■ **What needs to be done**
Below are some records; return each one exactly.

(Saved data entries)
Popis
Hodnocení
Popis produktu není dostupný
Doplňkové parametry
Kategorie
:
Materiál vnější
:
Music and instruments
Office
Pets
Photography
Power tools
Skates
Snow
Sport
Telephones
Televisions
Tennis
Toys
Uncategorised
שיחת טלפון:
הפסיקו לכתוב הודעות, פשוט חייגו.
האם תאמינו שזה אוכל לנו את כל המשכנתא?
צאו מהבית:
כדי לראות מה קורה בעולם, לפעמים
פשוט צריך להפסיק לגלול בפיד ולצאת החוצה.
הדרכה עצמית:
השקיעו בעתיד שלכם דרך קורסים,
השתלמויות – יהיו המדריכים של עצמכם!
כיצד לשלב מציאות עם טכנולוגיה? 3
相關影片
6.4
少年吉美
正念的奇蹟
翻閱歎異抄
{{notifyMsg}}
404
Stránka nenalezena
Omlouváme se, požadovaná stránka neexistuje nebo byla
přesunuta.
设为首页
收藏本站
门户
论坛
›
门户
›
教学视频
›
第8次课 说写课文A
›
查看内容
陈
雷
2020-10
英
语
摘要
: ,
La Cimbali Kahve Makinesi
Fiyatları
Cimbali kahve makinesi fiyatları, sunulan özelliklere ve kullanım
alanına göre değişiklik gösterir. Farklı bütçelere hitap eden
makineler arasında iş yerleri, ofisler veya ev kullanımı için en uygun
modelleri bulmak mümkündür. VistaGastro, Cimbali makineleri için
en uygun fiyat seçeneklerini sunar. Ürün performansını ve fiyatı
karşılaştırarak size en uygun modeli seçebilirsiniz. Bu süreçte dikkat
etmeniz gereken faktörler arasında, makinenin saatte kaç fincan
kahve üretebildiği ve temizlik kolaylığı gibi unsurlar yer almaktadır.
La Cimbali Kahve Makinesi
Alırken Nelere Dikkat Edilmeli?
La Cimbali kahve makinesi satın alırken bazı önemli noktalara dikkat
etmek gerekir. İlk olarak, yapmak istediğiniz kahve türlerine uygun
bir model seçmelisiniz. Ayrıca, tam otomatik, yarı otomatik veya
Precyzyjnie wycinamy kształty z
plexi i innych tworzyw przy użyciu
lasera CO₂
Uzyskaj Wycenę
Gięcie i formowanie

■ **Problem solution**
Popis
Hodnocení
Popis produktu není dostupný
Doplňkové parametry
Kategorie
:
Materiál vnější
:
Music and instruments
Office
Pets
Photography
Power tools
Skates
Snow
Sport
Telephones
Televisions
Tennis
Toys
Uncategorised
שיחת טלפון:
הפסיקו לכתוב הודעות, פשוט חייגו.
האם תאמינו שזה אוכל לנו את כל המשכנתא?
צאו מהבית:
כדי לראות מה קורה בעולם, לפעמים
פשוט צריך להפסיק לגלול בפיד ולצאת החוצה.
הדרכה עצמית:
השקיעו בעתיד שלכם דרך קורסים,
השתלמויות – יהיו המדריכים של עצמכם!
כיצד לשלב מציאות עם טכנולוגיה? 3
相關影片
6.4
少年吉美
正念的奇蹟
翻閱歎異抄
{{notifyMsg}}
404
Stránka nenalezena
Omlouváme se, požadovaná stránka neexistuje nebo byla
přesunuta.
设为首页
收藏本站
门户
论坛
›
门户
›
教学视频
›
第8次课 说写课文A
›
查看内容
陈
雷
2020-10
英
语
摘要
: ,
La Cimbali Kahve Makinesi
Fiyatları
Cimbali kahve makinesi fiyatları, sunulan özelliklere ve kullanım
alanına göre değişiklik gösterir. Farklı bütçelere hitap eden
makineler arasında iş yerleri, ofisler veya ev kullanımı için en uygun
modelleri bulmak mümkündür. VistaGastro, Cimbali makineleri için
en uygun fiyat seçeneklerini sunar. Ürün performansını ve fiyatı
karşılaştırarak size en uygun modeli seçebilirsiniz. Bu süreçte dikkat
etmeniz gereken faktörler arasında, makinenin saatte kaç fincan
kahve üretebildiği ve temizlik kolaylığı gibi unsurlar yer almaktadır.
La Cimbali Kahve Makinesi
Alırken Nelere Dikkat Edilmeli?
La Cimbali kahve makinesi satın alırken bazı önemli noktalara dikkat
etmek gerekir. İlk olarak, yapmak istediğiniz kahve türlerine uygun
bir model seçmelisiniz. Ayrıca, tam otomatik, yarı otomatik veya
Precyzyjnie wycinamy kształty z
plexi i innych tworzyw przy użyciu
lasera CO₂
Uzyskaj Wycenę
Gięcie i formowanie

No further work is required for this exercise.